Victory Highway Village, Inc. v. Weaver

Decision Date12 October 1979
Docket NumberNo. 4-78 Civ. 490.,4-78 Civ. 490.
Citation480 F. Supp. 71
PartiesVICTORY HIGHWAY VILLAGE, INC., a Minnesota Corporation, and James T. Dalton and Joanne A. Dalton, husband and wife, Plaintiffs, v. A. Vernon WEAVER, as Administrator of the Small Business Administration, Defendant.
CourtU.S. District Court — District of Minnesota

O'Neill, Burke & O'Neill, Ltd. by Joseph T. O'Neill, St. Paul, Minn., for plaintiffs.

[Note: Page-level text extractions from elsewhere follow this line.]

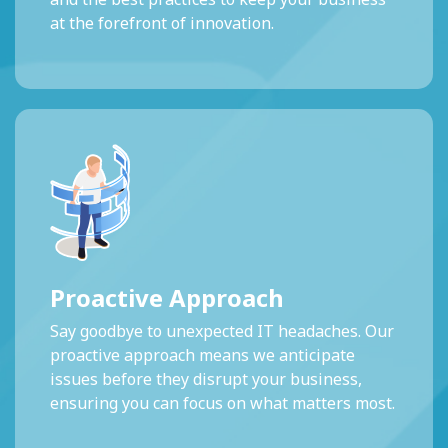
at the forefront of innovation.
Proactive Approach
Say goodbye to unexpected IT headaches. Our
proactive approach means we anticipate
issues before they disrupt your business,
ensuring you can focus on what matters most.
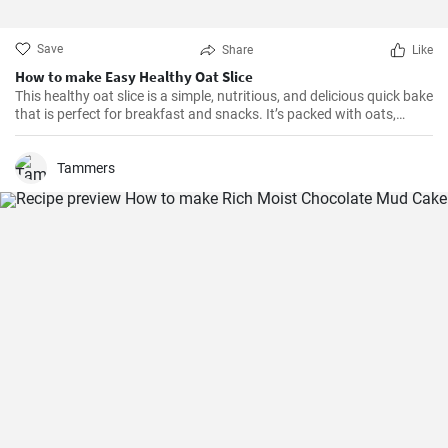
Save
Share
Like
How to make Easy Healthy Oat Slice
This healthy oat slice is a simple, nutritious, and delicious quick bake
that is perfect for breakfast and snacks. It’s packed with oats,
whole meal flour, and sweetened with honey, making it a healthier
alternative to store-bought slices. This home-made oat slice is not
only filling but also a great source of fiber.
Tammers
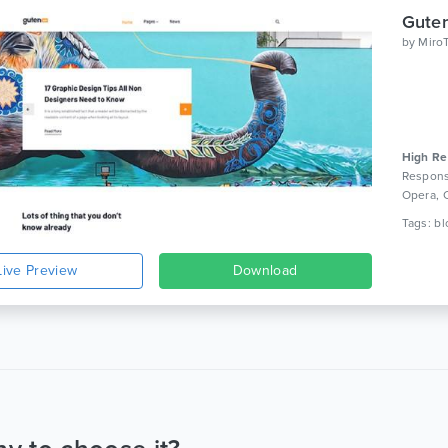
by
Miro
High Re
Respons
Opera, 
Live Preview
Download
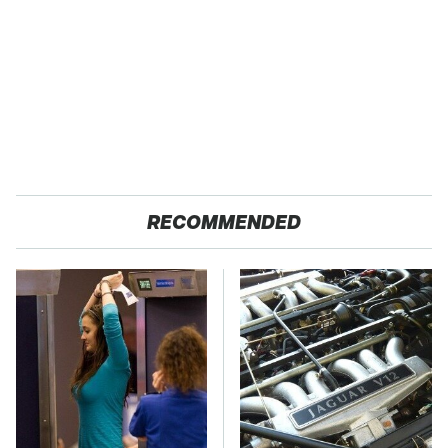
RECOMMENDED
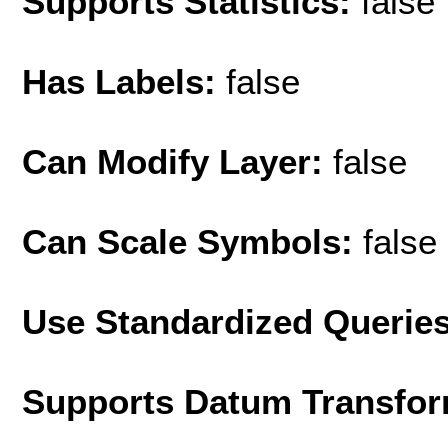
Supports Statistics:
false
Has Labels:
false
Can Modify Layer:
false
Can Scale Symbols:
false
Use Standardized Querie
Supports Datum Transfor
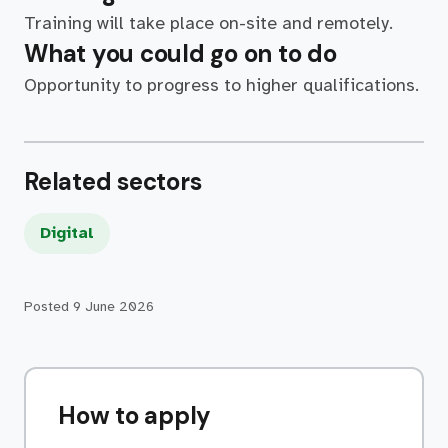
Training will take place on-site and remotely.
What you could go on to do
Opportunity to progress to higher qualifications.
Related sectors
Digital
Posted
9 June 2026
How to apply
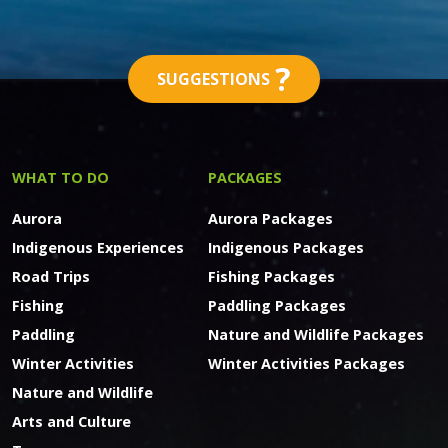
?
SUGGESTIONS
WHAT TO DO
PACKAGES
Aurora
Aurora Packages
Indigenous Experiences
Indigenous Packages
Road Trips
Fishing Packages
Fishing
Paddling Packages
Paddling
Nature and Wildlife Packages
Winter Activities
Winter Activities Packages
Nature and Wildlife
Arts and Culture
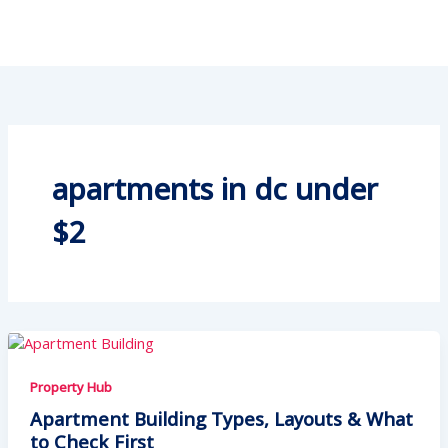
apartments in dc under
$2
Property Hub
Apartment Building Types, Layouts & What
to Check First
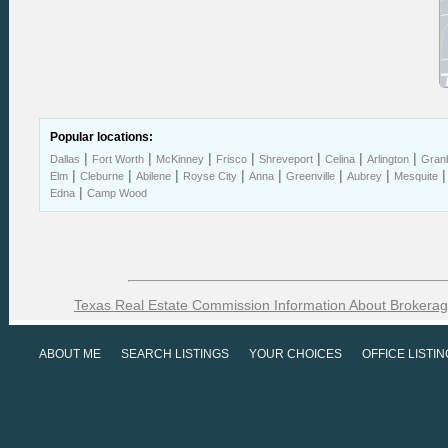
Popular locations:
|
|
|
|
|
|
|
Dallas
Fort Worth
McKinney
Frisco
Shreveport
Celina
Arlington
Gran
|
|
|
|
|
|
|
Elm
Cleburne
Abilene
Royse City
Anna
Greenville
Aubrey
Mesquite
|
Edna
Camp Wood
Texas Real Estate Commission Information About Brokerag
ABOUT ME
SEARCH LISTINGS
YOUR CHOICES
OFFICE LISTI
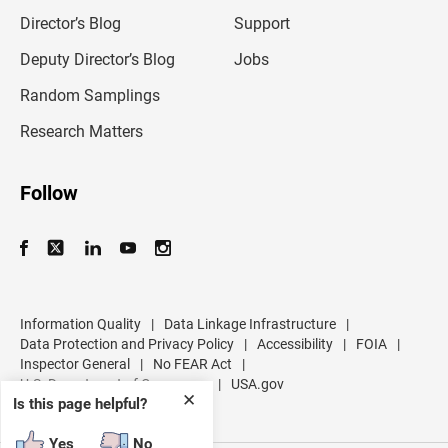
i
l
Director’s Blog
Support
a
d
Deputy Director’s Blog
Jobs
d
r
Random Samplings
e
s
Research Matters
s
Follow
Information Quality
|
Data Linkage Infrastructure
|
Data Protection and Privacy Policy
|
Accessibility
|
FOIA
|
Inspector General
|
No FEAR Act
|
U.S. Department of Commerce
|
USA.gov
✕
Is this page helpful?
Yes
No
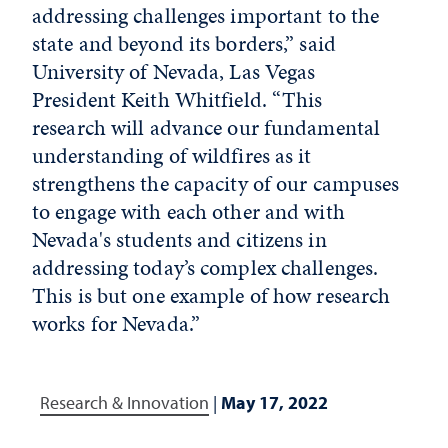
addressing challenges important to the
state and beyond its borders,” said
University of Nevada, Las Vegas
President Keith Whitfield. “This
research will advance our fundamental
understanding of wildfires as it
strengthens the capacity of our campuses
to engage with each other and with
Nevada's students and citizens in
addressing today’s complex challenges.
This is but one example of how research
works for Nevada.”
Research & Innovation
|
May 17, 2022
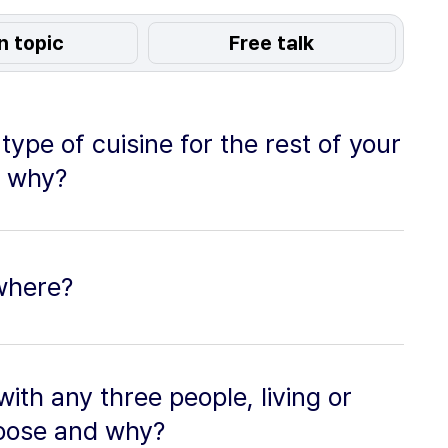
n topic
Free talk
type of cuisine for the rest of your
d why?
ewhere?
with any three people, living or
oose and why?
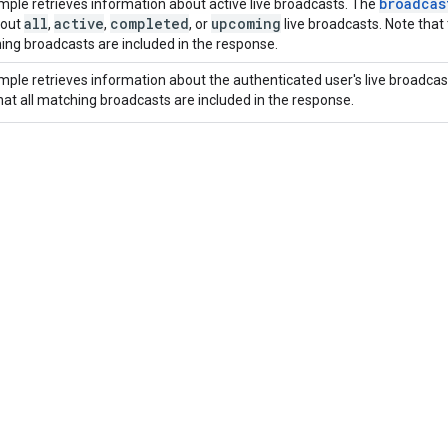
broadcas
mple retrieves information about active live broadcasts. The
all
active
completed
upcoming
bout
,
,
, or
live broadcasts. Note that
hing broadcasts are included in the response.
mple retrieves information about the authenticated user's live broadcas
hat all matching broadcasts are included in the response.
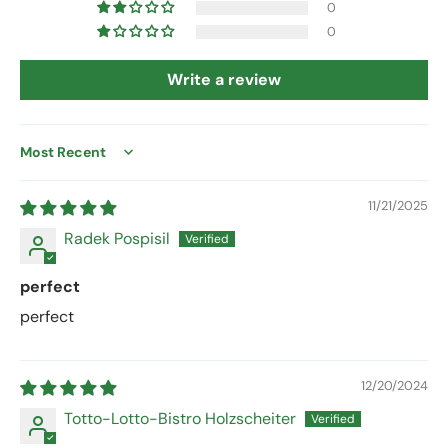
0
0
Write a review
Sort by
11/21/2025
Radek Pospisil
perfect
perfect
12/20/2024
Totto-Lotto-Bistro Holzscheiter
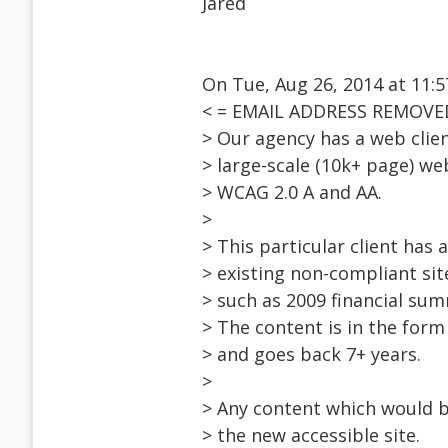
Jared
On Tue, Aug 26, 2014 at 11:
< = EMAIL ADDRESS REMOVED
> Our agency has a web clien
> large-scale (10k+ page) we
> WCAG 2.0 A and AA.
>
> This particular client has
> existing non-compliant sit
> such as 2009 financial sum
> The content is in the form
> and goes back 7+ years.
>
> Any content which would be
> the new accessible site.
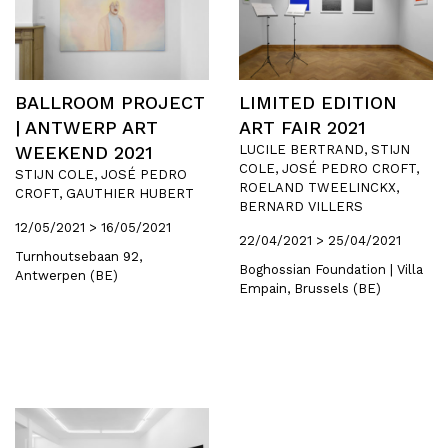
BALLROOM PROJECT
LIMITED EDITION
| ANTWERP ART
ART FAIR 2021
WEEKEND 2021
LUCILE BERTRAND, STIJN
COLE, JOSÉ PEDRO CROFT,
STIJN COLE, JOSÉ PEDRO
ROELAND TWEELINCKX,
CROFT, GAUTHIER HUBERT
BERNARD VILLERS
12/05/2021 > 16/05/2021
22/04/2021 > 25/04/2021
Turnhoutsebaan 92,
Boghossian Foundation | Villa
Antwerpen (BE)
Empain, Brussels (BE)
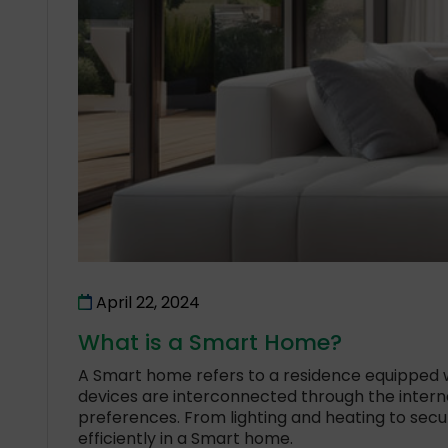
April 22, 2024
What is a Smart Home?
A Smart home refers to a residence equipped w
devices are interconnected through the inter
preferences. From lighting and heating to se
efficiently in a Smart home.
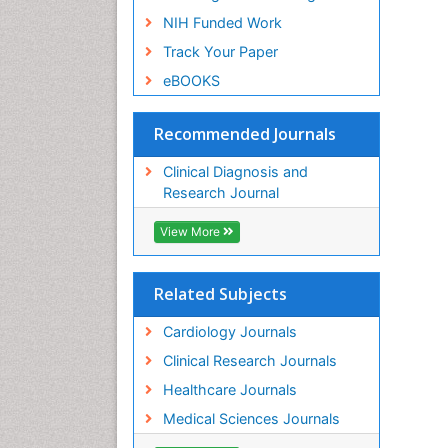
NIH Funded Work
Track Your Paper
eBOOKS
Recommended Journals
Clinical Diagnosis and
Research Journal
View More
Related Subjects
Cardiology Journals
Clinical Research Journals
Healthcare Journals
Medical Sciences Journals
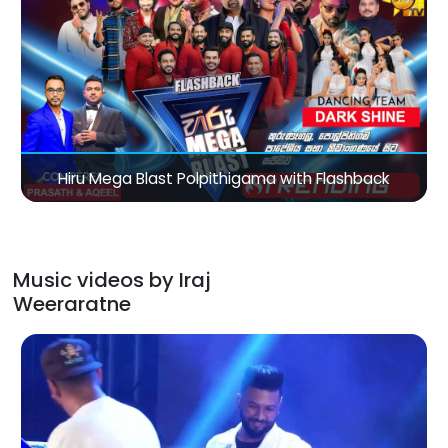
Music videos by Iraj
Weeraratne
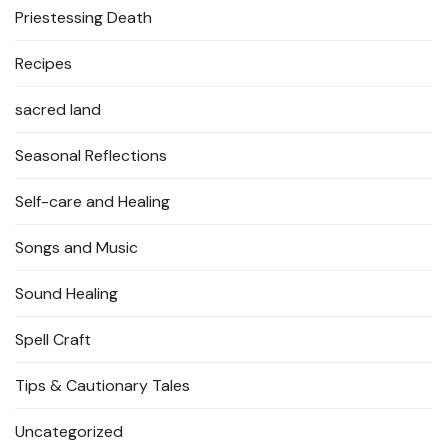
Priestessing Death
Recipes
sacred land
Seasonal Reflections
Self-care and Healing
Songs and Music
Sound Healing
Spell Craft
Tips & Cautionary Tales
Uncategorized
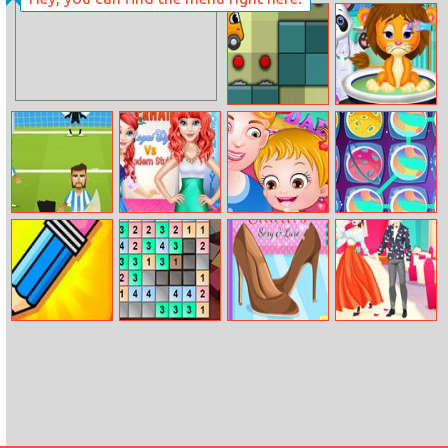
Princesses At
Princess Odd
Met Gala Ball
Jobs Choice
Ocd Dreambot
Best Doctor In
Animal World
Football Penalty
Mermaid Royal
Baby Hazel
Space Match 3
Go!
Style Vs Modern
Fathers Day
Style
Draw And Guess
Daily Znumbers
Shoes Quiz 2
Cute Couple
Multiplayer
Ariana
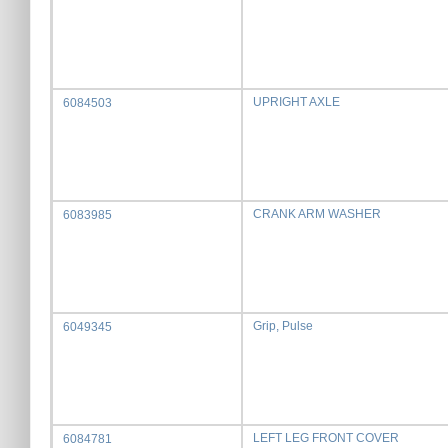
UPRIGHT AXLE
6084503
CRANK ARM WASHER
6083985
Grip, Pulse
6049345
LEFT LEG FRONT COVER
6084781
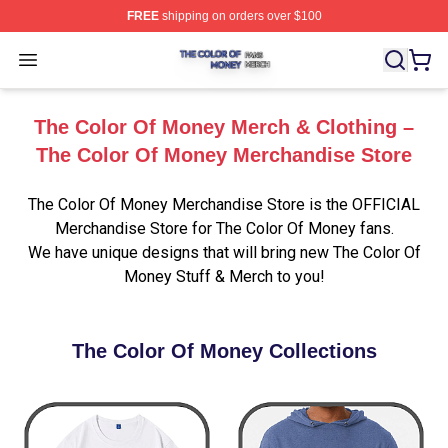
FREE
shipping on orders over $100
The Color Of Money Shop ⚡️ Officially Licensed The Co
Open menu
The Color Of Money Merch & Clothing –
The Color Of Money Merchandise Store
The Color Of Money Merchandise Store is the OFFICIAL
Merchandise Store for The Color Of Money fans.
We have unique designs that will bring new The Color Of
Money Stuff & Merch to you!
The Color Of Money Collections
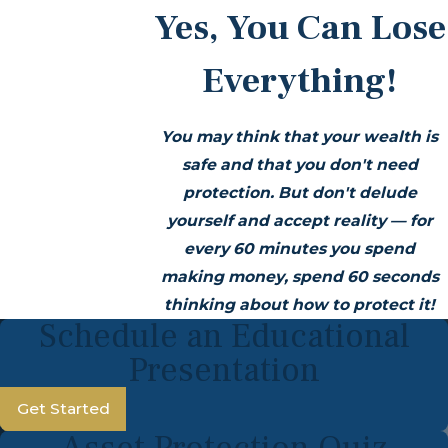
Yes, You Can Lose
Everything!
You may think that your wealth is
safe and that you don't need
protection. But don't delude
yourself and accept reality —
for
every 60 minutes you spend
making money, spend 60 seconds
thinking about how to protect it!
Schedule an Educational
Presentation
Get Started
Asset Protection Quiz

Thorwald H. Anderson, Jr., U. S. Atty. by John M. Lee, Asst. U. S. Atty., Minneapolis, Minn., for defendant.

MEMORANDUM ORDER

ALSOP, District Judge.

This matter comes before the court upon the motion of the plaintiff for summary judgment pursuant to Rule 56 of the Fed.R. Civ.P. Briefs were submitted by both parties and oral argument was heard on the motion.

FACTUAL BACKGROUND

Plaintiff Victory Highway Village, Inc. is a Minnesota corporation with its principal office located in Mankato, Minnesota, where it owns and operates a mobile home park. James T. Dalton and Joanne A. Dalton are husband and wife, and James T. Dalton is the president of Victory Highway Village, Inc. Immediately adjacent to the property on which the mobile home park is located in Mankato was property owned by Dalton Motors, Inc., a Minnesota corporation, which owned and operated a Chrysler-Plymouth dealership for 25 years until May of 1977.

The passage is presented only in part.